Just because you did something for a week, doesn't mean your repetitions were exactly right. It doesn't mean it’s perfect and you get to move on, and it doesn't always mean it’s ready to be built on yet. Repetition builds muscle memory, brain to body to ear connection, and refines their skills.
3. Patience.
When someone yells at you, do you ever feel more motivated? Ready to work harder? Most people don’t, and actually dwell on the fact that they've been scolded or yelled at, and find it harder to concentrate. Patience will help the child feel safe to make mistakes with you, and try their hardest. Patience will allow space for repetitions, praise, building confidence, and a practice that makes them feel accomplished. If you feel yourself boiling over during practice time and cannot maintain your patience, ask yourself why you are frustrated? Is it because of the length of time it is taking your child to understand? Is it because you don’t know if you are doing it right? Is it because of something that happened to you earlier that day and you brought your own problems to your child’s practice that day? Take a moment to let it go, and bring it up to your teacher at your next lesson.
4. One point practicing.
Focus on one point, stay after it, stay on it, don’t give up, and don’t add more.

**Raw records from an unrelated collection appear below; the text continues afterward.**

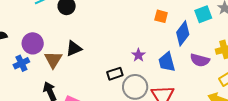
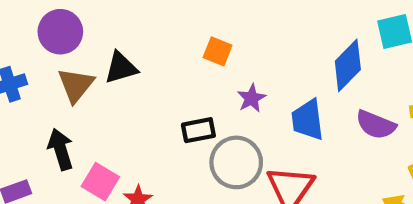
orange square: (161, 16) -> (218, 51), moved
purple circle: (33, 43) -> (60, 32), moved

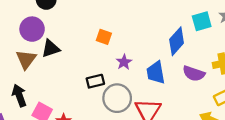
purple circle: (60, 32) -> (32, 29), moved

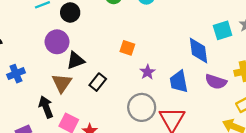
blue diamond: (177, 41) -> (198, 51), turned -48
brown triangle: (26, 59) -> (62, 83), moved
black rectangle: (95, 81) -> (98, 82), moved, turned -36

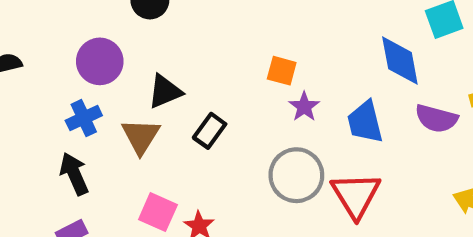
purple circle: (57, 42) -> (100, 61), moved
orange square: (127, 48) -> (282, 71), moved
blue cross: (16, 74) -> (84, 118), moved
black arrow: (46, 107) -> (74, 174), moved

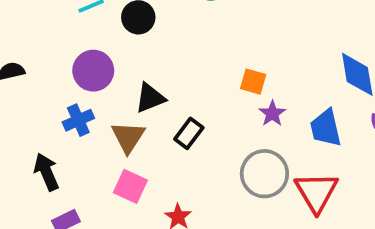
black arrow: (74, 174) -> (46, 172), moved
pink square: (158, 212) -> (130, 186), moved

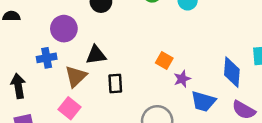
purple star: (272, 114) -> (182, 79), moved
blue trapezoid: (326, 128) -> (203, 101), turned -75
black rectangle: (189, 133) -> (115, 84), turned -54

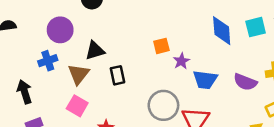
orange square: (164, 60) -> (161, 46), turned -35
blue diamond: (232, 72) -> (222, 31), moved

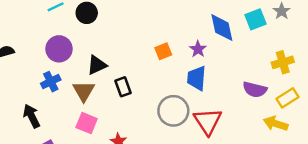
purple star: (181, 61) -> (198, 49), moved
blue trapezoid: (205, 80) -> (197, 78), moved, turned 95
purple semicircle: (245, 82) -> (255, 90), moved

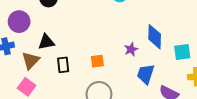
cyan square: (255, 19) -> (182, 52), moved
orange square: (163, 51) -> (97, 61), moved
blue trapezoid: (197, 78) -> (146, 74), moved

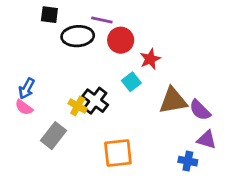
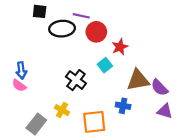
blue arrow: (27, 89) -> (21, 70), turned -35
yellow cross: (78, 106) -> (62, 110), moved
gray rectangle: (53, 136) -> (36, 124), moved
blue cross: (188, 161) -> (123, 106), moved

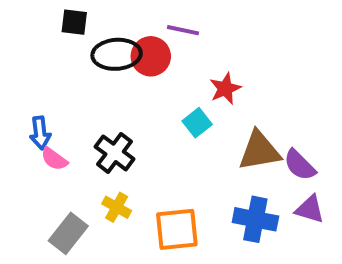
purple line: (81, 16) -> (183, 30), moved
red circle: (96, 32) -> (151, 56), moved
black cross: (76, 80) -> (115, 153), moved
pink semicircle: (19, 85) -> (54, 159), moved
blue cross: (123, 106) -> (255, 219), moved, size x1.5

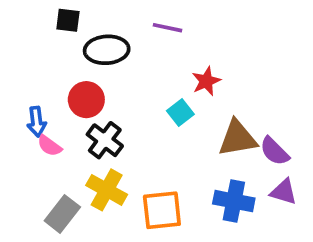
red circle: (151, 56) -> (86, 100), moved
yellow cross: (117, 207) -> (107, 190), size x1.5

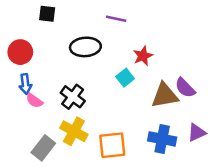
black ellipse: (107, 50) -> (85, 47), moved
red circle: (86, 100) -> (20, 52), moved
purple semicircle: (274, 151) -> (185, 88), moved
purple triangle: (284, 192) -> (197, 133), turned -42

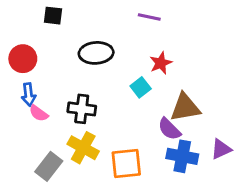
purple line: (116, 19) -> (149, 17), moved
purple semicircle: (185, 88) -> (169, 129), moved
black cross: (73, 97) -> (82, 109), turned -30

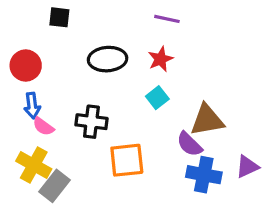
red star: (161, 63) -> (160, 59), moved
yellow cross: (83, 148) -> (34, 165), moved
orange square: (126, 163) -> (127, 160), moved

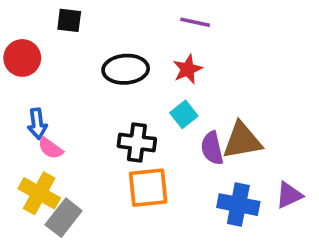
red circle: (26, 66) -> (22, 58), moved
black cross: (91, 122) -> (137, 143), moved
purple semicircle: (189, 144) -> (212, 148), moved, turned 32

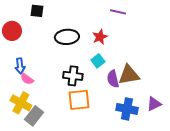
purple line: (195, 22) -> (118, 12), moved

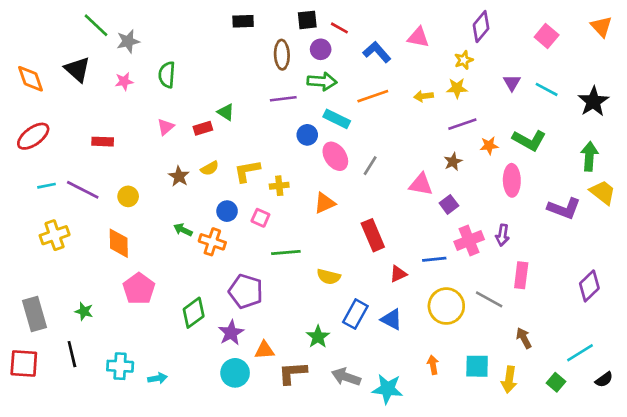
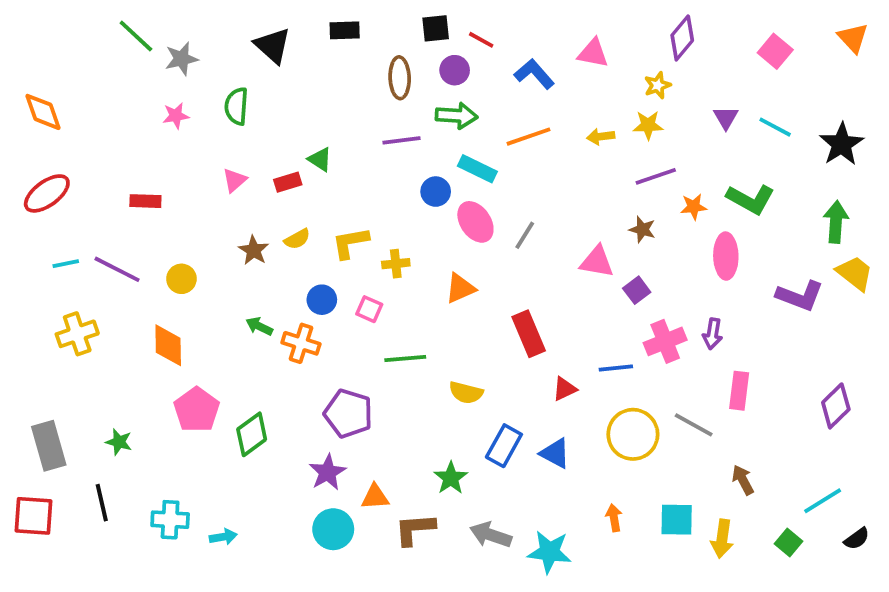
black triangle: (77, 69) -> (273, 46), moved
brown star: (453, 162) -> (642, 230), turned -30
green diamond: (194, 313) -> (252, 434), moved

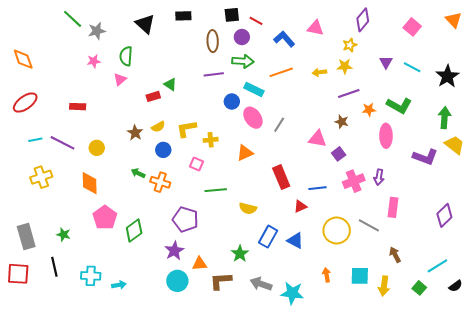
pink triangle: (235, 180) -> (120, 79), moved
blue circle: (322, 300) -> (163, 150), moved
blue line: (616, 368) -> (317, 188), moved

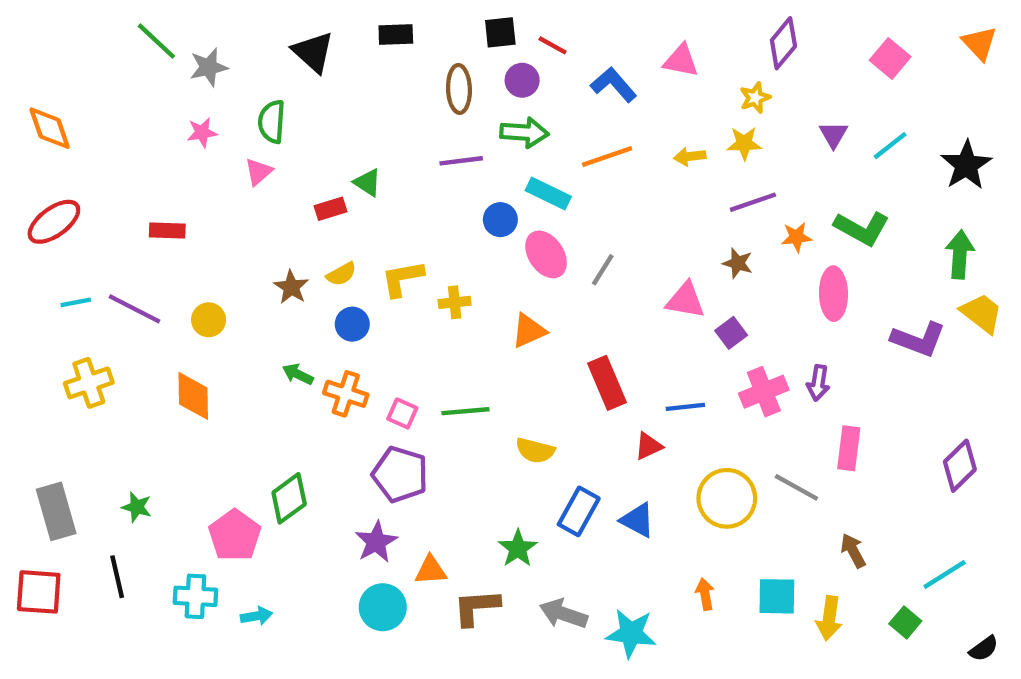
cyan line: (412, 67) -> (890, 146), turned -66
pink square: (197, 164) -> (402, 413), moved
pink pentagon: (105, 217) -> (235, 535), moved
black semicircle: (456, 286) -> (984, 649), moved

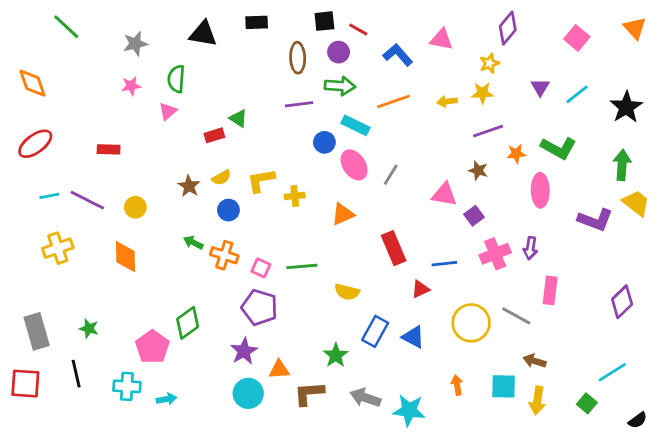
green line: (156, 41) -> (66, 27), moved
black triangle: (313, 52) -> (203, 34), turned -32
brown arrow: (853, 551) -> (535, 361), moved, turned -45

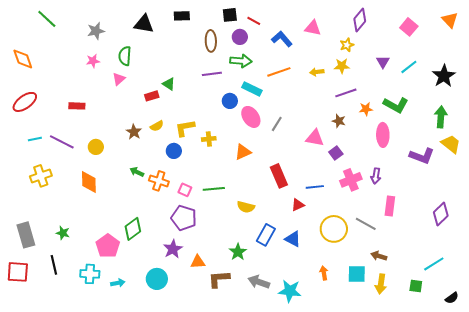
blue circle: (228, 210) -> (174, 151), moved
cyan circle: (248, 393) -> (157, 279), moved
green square: (587, 403) -> (416, 286), turned -32

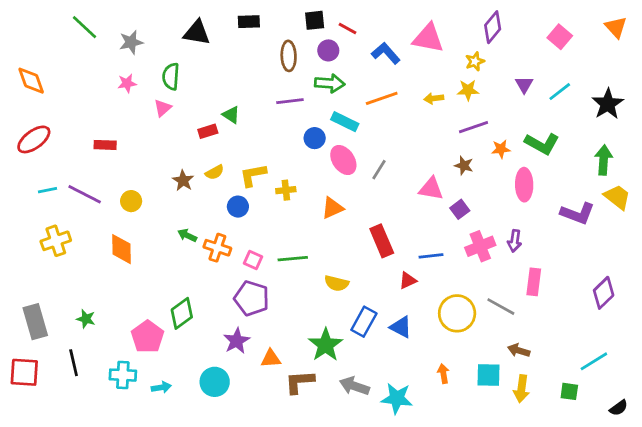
green line: (47, 19) -> (85, 27), moved
pink triangle: (313, 28) -> (428, 38), size x1.4
green star: (238, 252) -> (326, 345), size x1.4

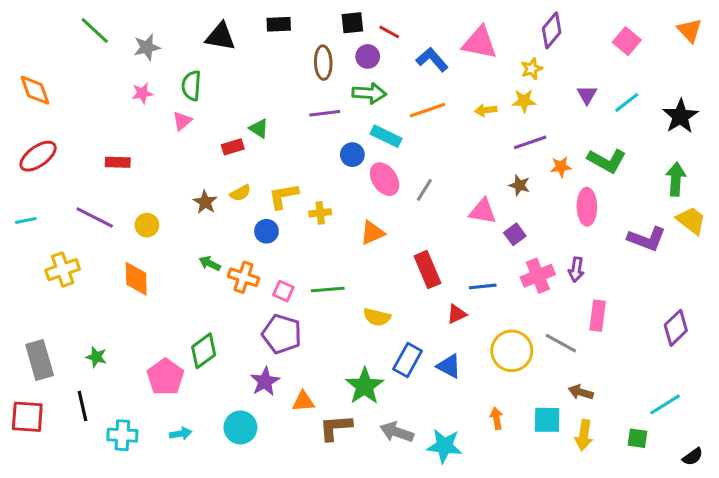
cyan line: (48, 190) -> (26, 221), moved
cyan cross: (123, 375) -> (122, 435), moved

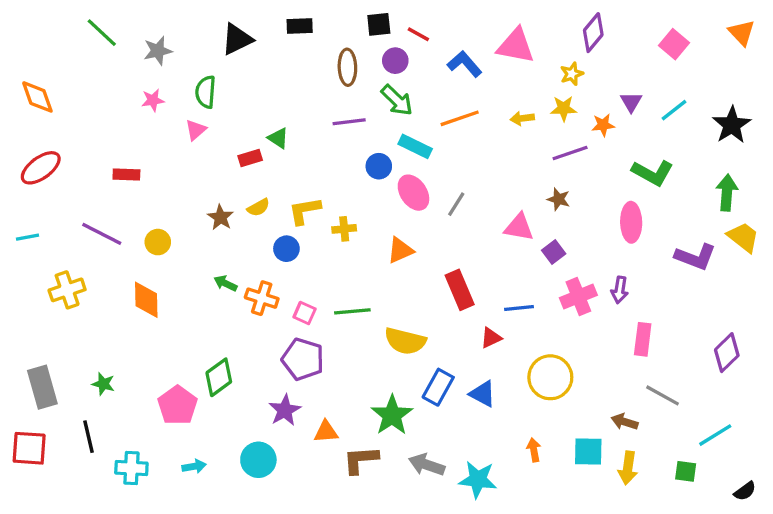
black triangle: (220, 37) -> (237, 39), turned -36
green arrow: (369, 93) -> (397, 100), turned 40
orange star: (561, 167) -> (603, 125), moved
yellow semicircle: (377, 317) -> (405, 341), size x1.4
gray line: (561, 343) -> (662, 395), moved

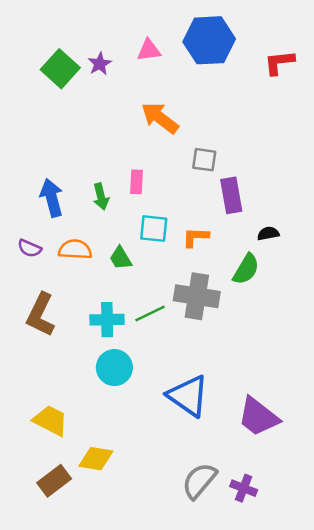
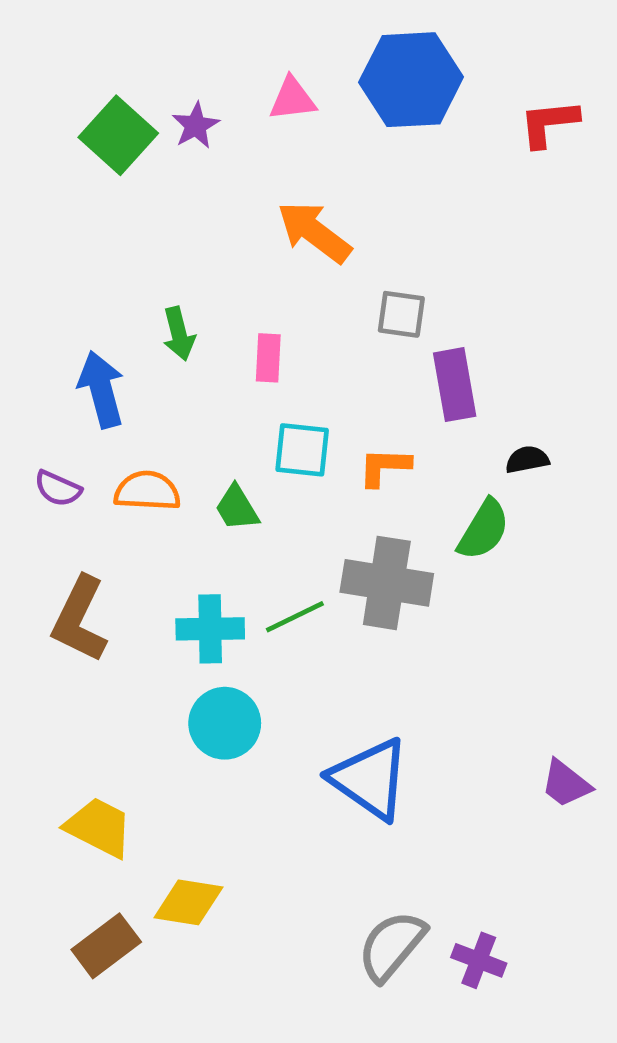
green arrow: (101, 197) -> (179, 334), moved
purple trapezoid: (258, 417) -> (566, 784), moved, size x0.6

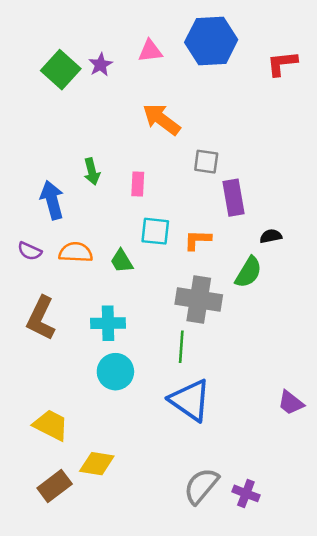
green line: (295, 617) -> (181, 347), moved, turned -60

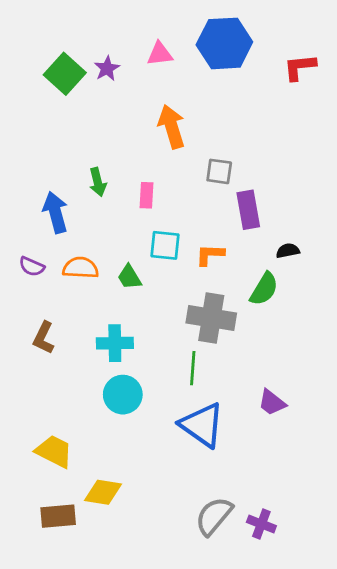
orange arrow: (161, 119) -> (172, 127), turned 36
brown L-shape: (41, 318) -> (44, 338), size x0.7
purple trapezoid: (291, 403) -> (272, 403), moved
brown rectangle: (55, 486) -> (58, 516), turned 32

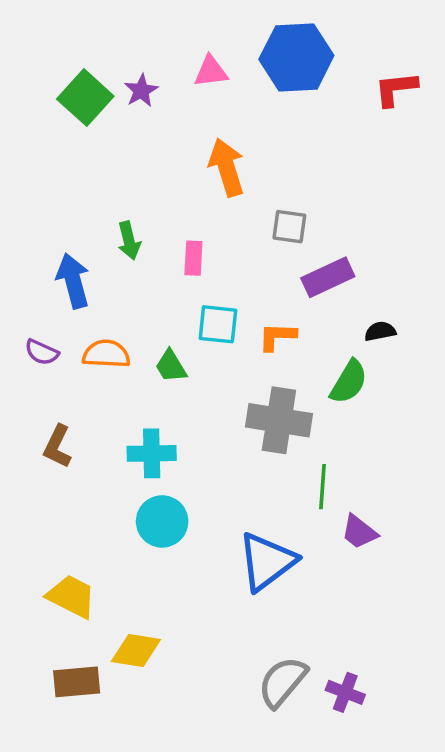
purple rectangle: (248, 210) -> (328, 277), turned 75
green line: (193, 368) -> (323, 487), moved
blue triangle: (202, 425) -> (267, 562), turned 48

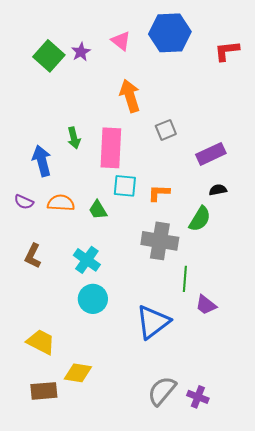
pink triangle: (211, 71) -> (121, 41), turned 45
gray square: (289, 227) -> (166, 130), turned -30
pink rectangle: (193, 258) -> (111, 148), size x2.0
purple rectangle: (328, 277) -> (211, 154), moved
cyan cross: (152, 453) -> (87, 260), turned 36

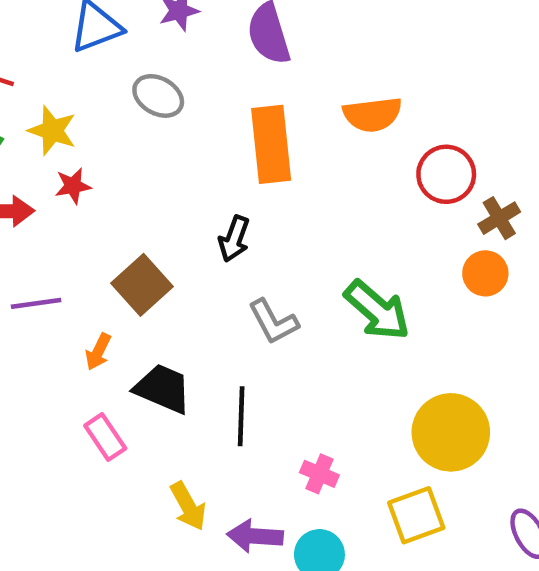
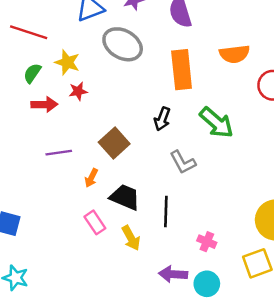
gray ellipse: (158, 96) -> (123, 44), size x1.5
green arrow: (377, 310) -> (216, 123), moved
yellow arrow: (188, 506) -> (131, 238), moved

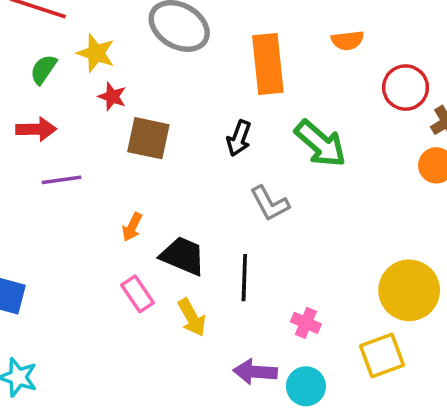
orange semicircle: (234, 54) -> (348, 40), size x0.7
red star: (78, 91) -> (112, 97), turned 30
red arrow: (44, 104) -> (36, 129), moved
brown square: (114, 143) -> (148, 138), moved, turned -36
purple line: (59, 153) -> (61, 180), moved

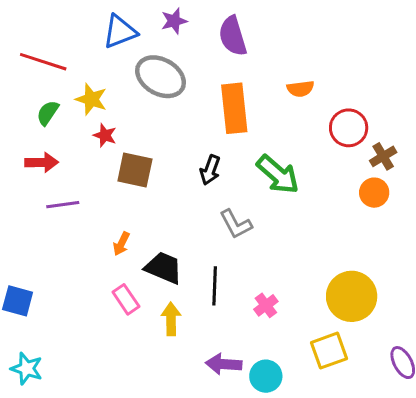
yellow arrow: (192, 317) -> (171, 319), turned -152
pink cross: (306, 323) -> (266, 305), moved, turned 30

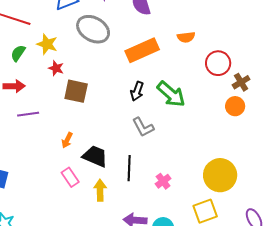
orange rectangle: (234, 108) -> (142, 50), turned 72
black arrow: (210, 170) -> (137, 91), moved

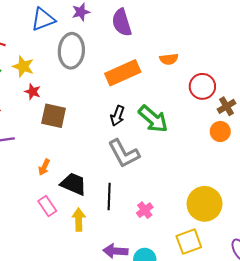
gray ellipse: (93, 29) -> (71, 51), turned 64
gray L-shape: (143, 127) -> (124, 153), size x1.4

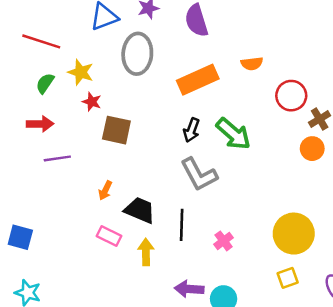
pink rectangle: (47, 206) -> (109, 236), turned -30
yellow square: (189, 242) -> (288, 278), moved, size x0.7

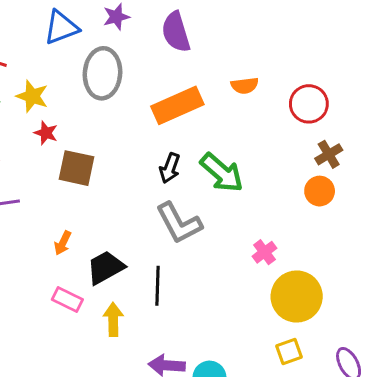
red circle: (291, 96) -> (309, 104), moved
black trapezoid: (140, 210) -> (106, 267), turned -52
pink cross: (224, 241) -> (265, 252), moved

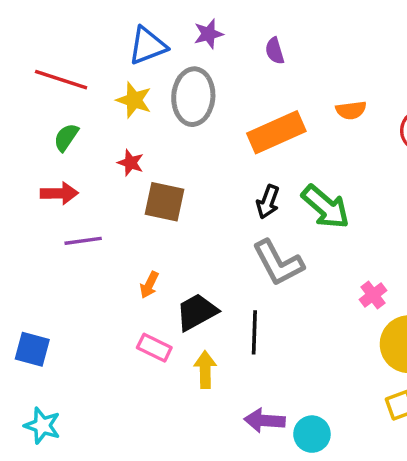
purple semicircle: (176, 32) -> (275, 51), size x0.6
yellow star: (32, 96) -> (134, 100), moved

The point of this is to draw as many connections for them as possible. It may seem obvious to us, but to a child, they need help connecting the dots. The other reason for this is because it is hard to spin a lot of plates at once, as we all know. If you want them to be successful at one thing, have them be successful at that one thing. Trying to do too much will be too hard for them, too much to handle, and too overwhelming, and not maintainable.
5. Consistency.
Things that should stay consistent if possible:
-Time of day. Try to stick to the same time of day if you can, so that the practice is more expected and they know thats what they do at that time every day no matter what. It eliminates arguments, practice resistance, and keeps your schedule maintainable.
-Practice Parent. when information is being passed from parent to parent, information gets missed or confused, and in some cases the child begins to understand that they don’t need to be as held accountable. If the parent that wasn’t in the lesson is the practice parent for that week, some kids start to argue with the parent that they weren’t in the lesson so they don’t know what the teacher really said, and this can obviously cause problems.
-The way you start and end practice. this means with the bow, with starting with review and ending with your working piece, or with always starting and ending with something they enjoy and are excited about.
-Amount of time. If every day is a different amount of time, this allows for greater chance of fighting for how long you should be practicing, or for anxiety from the child not knowing if its a day where they have to practice for what feels like forever, or if its a quick and dirty practice day. Every day, you should be practicing the amount of time that your lesson is. If your lesson is 30 min, you should be practicing at home for 30 min every day.
-Practice expectations. These include things like quality, good attitude, doing as the teacher has asked, and making it through your checklist of things to cover.
Not every practice will be perfect, and not every week will be successful. However, your top priority is to be your child’s support. Remember that doing these things will make them more successful at their lesson, which means a successful lesson, moving forward, growth, and building confidence and self esteem.